I am fond of the bagplot (think 2D box plot) to replace scatter plots
for large N. See
http://www.wiwi.uni-bielefeld.de/~wolf/software/aplpack/ and aplpack
in CRAN.
#
Wayne Aldo Gavioli wrote:
Hi Wayne,
While this is not a really pretty picture, you can get a viewable plot 
with count.overplot if the first two elements of "education" are named 
"x" and "y" and they are the coordinates you want to plot.
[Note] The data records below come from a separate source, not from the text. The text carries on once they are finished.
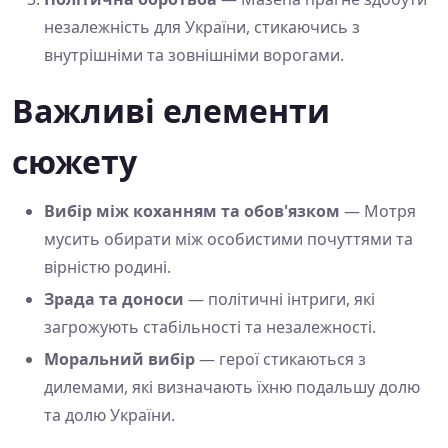
незалежність для України, стикаючись з
внутрішніми та зовнішніми ворогами.
Важливі елементи
сюжету
Вибір між коханням та обов'язком
— Мотря
мусить обирати між особистими почуттями та
вірністю родині.
Зрада та доноси
— політичні інтриги, які
загрожують стабільності та незалежності.
Моральний вибір
— герої стикаються з
дилемами, які визначають їхню подальшу долю
та долю України.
Otherwise, 
pass the x and y coordinates separately.

library(plotrix)
count.overplot(education,
  tol=c(diff(range(education$x))/10,
  diff(range(education$y))/10))

Jim
#
Wayne Aldo Gavioli <wgavioli <at> fas.harvard.edu> writes:
One suggestion seems to be still missing: 'sunflowerplot' of base R. May look
taggy, though, if you have 200 "petals". 

Actually the documentation of sunflowerplot is wrong in botanical sense.
Sunflowers have composite flowers in capitula, and the things called 'petals' in
documentation are ligulate, sterile ray-florets (each with vestigial petals
which are not easily visible in sunflower, but in some other species you may see
three (occasionally two) teeth). 

cheers, jari oksanen
#
Jari Oksanen wrote:
Could you please put together a patch that replaces "petals" with 
"ligulate, sterile ray-florets" in appropriate places?

;-)

Duncan Murdoch
#
On 12/17/07, Jim Porzak <jporzak at gmail.com> wrote:
The big drawback of the bagplot, like the boxplot, is that it's
difficult to see multimodality.

Hadley